Compiled by Eamonn Ryan based on the SAIRAC Johannesburg Centre Tech Talk on September 19 by Michael Young, mechanical engineer
Artificial intelligence (AI) is not just a buzzword; it’s deeply integrated into our daily lives and industries, reshaping how we interact with technology. This is Part 2 of a ten-part series.

Michael Young, mechanical engineer. © RACA Journal
From the moment we search for something on Google and receive suggestions—even correcting our spelling—to using apps like ChatGPT for instant information, AI is enhancing our experiences and efficiencies. But how does this relate to the data centre space, particularly regarding cooling systems?
Understanding AI in everyday applications
When we consider AI in applications like YouTube, for example, the platform analyses your viewing habits and serves up recommended videos based on your preferences. Similarly, Google’s search algorithms refine results to meet user intent, even accommodating typographical errors with phrases like “Did you mean this?” These intuitive functionalities illustrate AI’s potential to learn and adapt to user needs, a capability that can be directly applied to managing the operational demands of data centres.

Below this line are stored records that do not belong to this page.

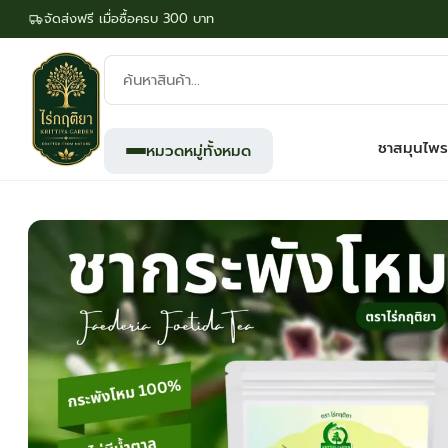
จัดส่งฟรี เมื่อซื้อครบ 300 บาท
ค้นหา
สินค้า:
ชาสมุนไพร
หมวดหมู่ทั้งหมด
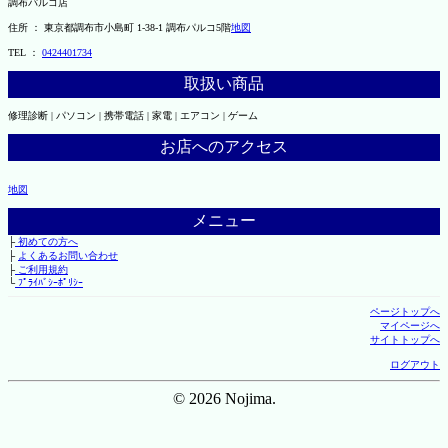
調布パルコ店
住所 ： 東京都調布市小島町 1-38-1 調布パルコ5階
地図
TEL ：
0424401734
取扱い商品
修理診断 | パソコン | 携帯電話 | 家電 | エアコン | ゲーム
お店へのアクセス
地図
メニュー
├
初めての方へ
├
よくあるお問い合わせ
├
ご利用規約
└
ﾌﾟﾗｲﾊﾞｼｰﾎﾟﾘｼｰ
ページトップへ
マイページへ
サイトトップへ
ログアウト
© 2026 Nojima.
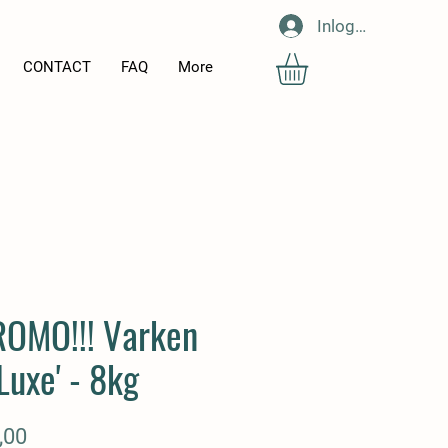
Inloggen
CONTACT
FAQ
More
PROMO!!! Varken
Luxe' - 8kg
Prijs
,00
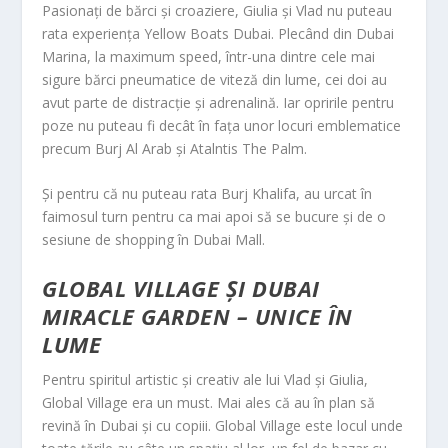
Pasionați de bărci și croaziere, Giulia și Vlad nu puteau
rata experiența Yellow Boats Dubai. Plecând din Dubai
Marina, la maximum speed, într-una dintre cele mai
sigure bărci pneumatice de viteză din lume, cei doi au
avut parte de distracție și adrenalină. Iar opririle pentru
poze nu puteau fi decât în fața unor locuri emblematice
precum Burj Al Arab și Atalntis The Palm.
Și pentru că nu puteau rata Burj Khalifa, au urcat în
faimosul turn pentru ca mai apoi să se bucure și de o
sesiune de shopping în Dubai Mall.
GLOBAL VILLAGE ȘI DUBAI
MIRACLE GARDEN – UNICE ÎN
LUME
Pentru spiritul artistic și creativ ale lui Vlad și Giulia,
Global Village era un must. Mai ales că au în plan să
revină în Dubai și cu copiii. Global Village este locul unde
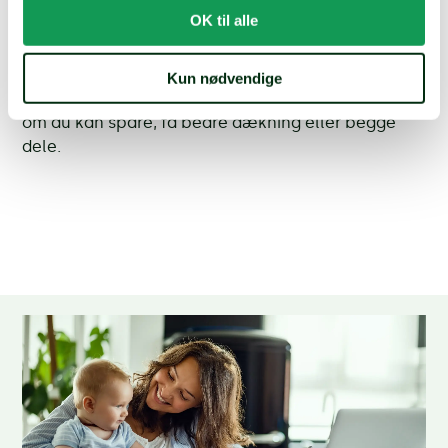
OK til alle
Få et tilbud. Det tager kun få
minutter.
Kun nødvendige
Få et hurtigt tjek af dine forsikringer – og find ud af,
om du kan spare, få bedre dækning eller begge
dele.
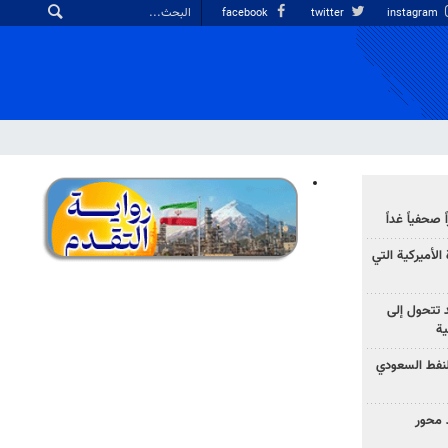
facebook
twitter
instagram
صحفياً غداً
الأميركية التي
د تتحول إلى
ية
نفط السعودي
 محور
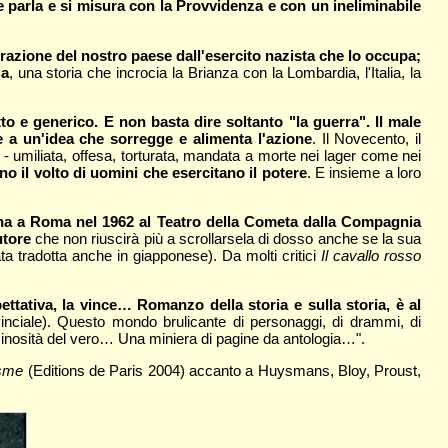
e parla e si misura con la Provvidenza e con un ineliminabile
berazione del nostro paese dall'esercito nazista che lo occupa;
za
, una storia che incrocia la Brianza con la Lombardia, l'Italia, la
o e generico. E non basta dire soltanto "la guerra". Il male
 a un'idea che sorregge e alimenta l'azione
. Il Novecento, il
 - umiliata, offesa, torturata, mandata a morte nei lager come nei
o il volto di uomini che esercitano il potere
. E insieme a loro
na a Roma nel 1962 al Teatro della Cometa dalla Compagnia
utore
che non riuscirà più a scrollarsela di dosso anche se la sua
ta tradotta anche in giapponese). Da molti critici
Il cavallo rosso
ettativa, la vince… Romanzo della storia e sulla storia, è al
ciale). Questo mondo brulicante di personaggi, di drammi, di
luminosità del vero… Una miniera di pagine da antologia…".
isme
(Editions de Paris 2004) accanto a Huysmans, Bloy, Proust,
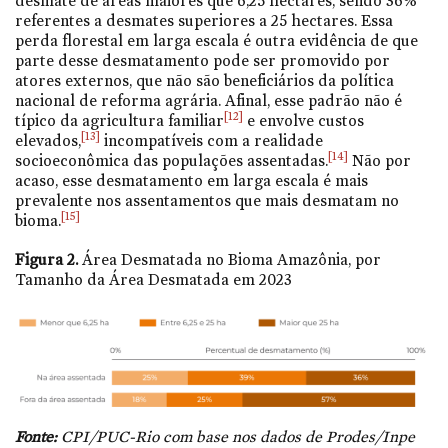
desmate de áreas maiores que 6,25 hectares, sendo 36%
referentes a desmates superiores a 25 hectares. Essa
perda florestal em larga escala é outra evidência de que
parte desse desmatamento pode ser promovido por
atores externos, que não são beneficiários da política
nacional de reforma agrária. Afinal, esse padrão não é
[12]
típico da agricultura familiar
e envolve custos
[13]
elevados,
incompatíveis com a realidade
[14]
socioeconômica das populações assentadas.
Não por
acaso, esse desmatamento em larga escala é mais
prevalente nos assentamentos que mais desmatam no
[15]
bioma.
Figura 2.
Área Desmatada no Bioma Amazônia, por
Tamanho da Área Desmatada em 2023
Fonte:
CPI/PUC-Rio com base nos dados de Prodes/Inpe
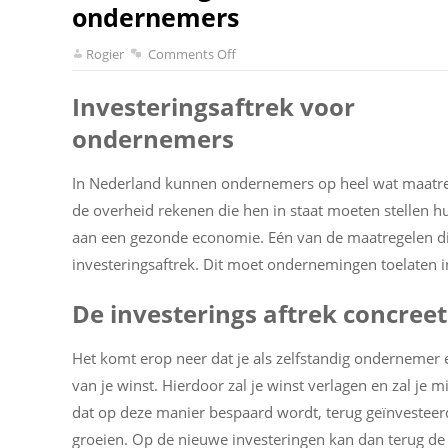
ondernemers
Rogier
Comments Off
Investeringsaftrek voor
ondernemers
In Nederland kunnen ondernemers op heel wat maatr
de overheid rekenen die hen in staat moeten stellen h
aan een gezonde economie. Eén van de maatregelen die
investeringsaftrek. Dit moet ondernemingen toelaten in
De investerings aftrek concree
Het komt erop neer dat je als zelfstandig ondernemer 
van je winst. Hierdoor zal je winst verlagen en zal je m
dat op deze manier bespaard wordt, terug geïnvestee
groeien. Op de nieuwe investeringen kan dan terug de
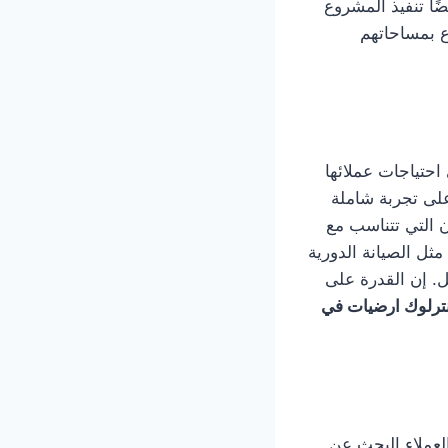
ًا تنفيذ المشروع
ع بمساحاتهم
حتياجات عملائها
على تجربة شاملة
 التي تتناسب مع
مثل الصيانة الدورية
. إن القدرة على
ترلوك ارضيات في
لعملاء البحث عن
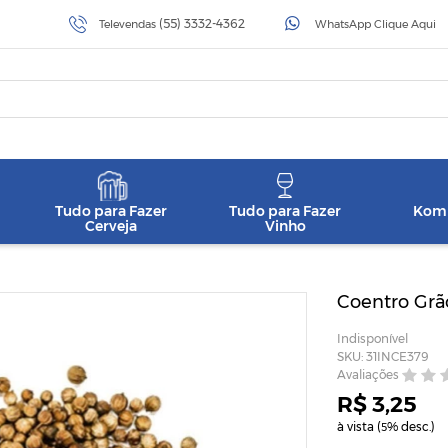
(55) 3332-4362
Televendas
WhatsApp Clique Aqui
Tudo para Fazer
Tudo para Fazer
Komb
Cerveja
Vinho
Coentro Grã
Indisponível
SKU: 31INCE379
Avaliações
R$ 3,25
à vista (
% desc.)
5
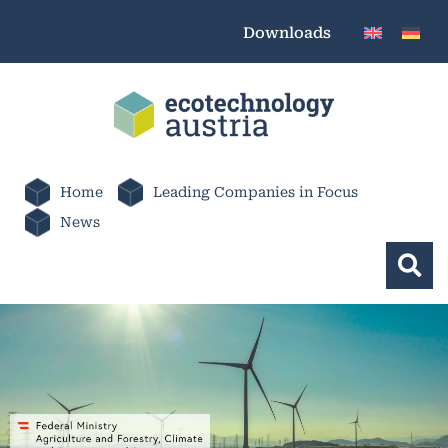
Downloads
Home
Leading Companies in Focus
News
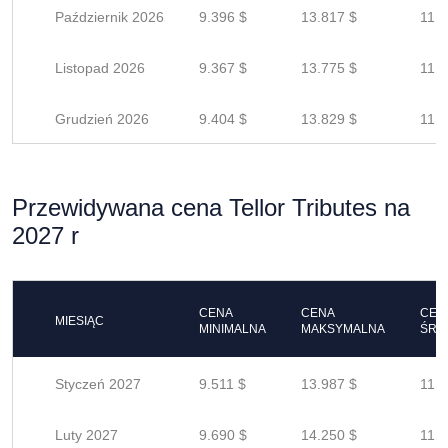
Październik 2026
9.396 $
13.817 $
11.0
Listopad 2026
9.367 $
13.775 $
11.0
Grudzień 2026
9.404 $
13.829 $
11.0
Przewidywana cena Tellor Tributes na
2027 r
CENA
CENA
CEN
MIESIĄC
MINIMALNA
MAKSYMALNA
ŚRE
Styczeń 2027
9.511 $
13.987 $
11.1
Luty 2027
9.690 $
14.250 $
11.4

AI has extended its reach into numerous sectors, including:
- Healthcare: AI is revolutionising diagnostics and patient care through predictive analytics and automated systems
- Finance: Institutions use AI to detect fraudulent activities and improve risk management
- Smart cities: AI optimises traffic flows, resource allocation, and urban planning
- Manufacturing: Advanced robotics driven by AI streamline production processes and reduce human intervention
In every instance, the goal is to enhance efficiency, improve decision-making, and minimise costs.
The growing energy demands of AI
However, as AI becomes more pervasive, its energy consumption is projected to increase dramatically. Data centres, which already face significant cooling challenges, must adapt to these heightened demands. Forecasts indicate that the power consumption of data centres could triple in the next five years, largely driven by the increased computational requirements of AI technologies.
This rise in power consumption correlates directly with heat generation. More computing power means more heat—just as your laptop or smartphone overheats during intense use. If data centres cannot effectively manage this heat, they risk shutdowns, affecting reliability and performance.
Cooling solutions: The role of liquid cooling
As power consumption escalates, so do the cooling requirements. Traditional cooling methods may struggle to keep pace, making liquid cooling a compelling option. This system can efficiently dissipate heat, ensuring that critical infrastructure remains operational around the clock.
Liquid cooling solutions, enhanced by AI, can dynamically adjust to real-time conditions, optimising energy use while maintaining ideal operating temperatures. By integrating predictive analytics and machine learning, these systems can anticipate cooling needs based on workload fluctuations, thereby improving overall efficiency.
Conclusion: preparing for the future
As we look to the future, the integration of AI in data centres signifies a shift toward more intelligent, adaptive cooling solutions. Understanding the interplay between increased power consumption and effective heat management is crucial for engineers and cooling specialists. By leveraging AI technologies, we can ensure that data centres remain efficient, sustainable, and reliable in an increasingly data-driven world.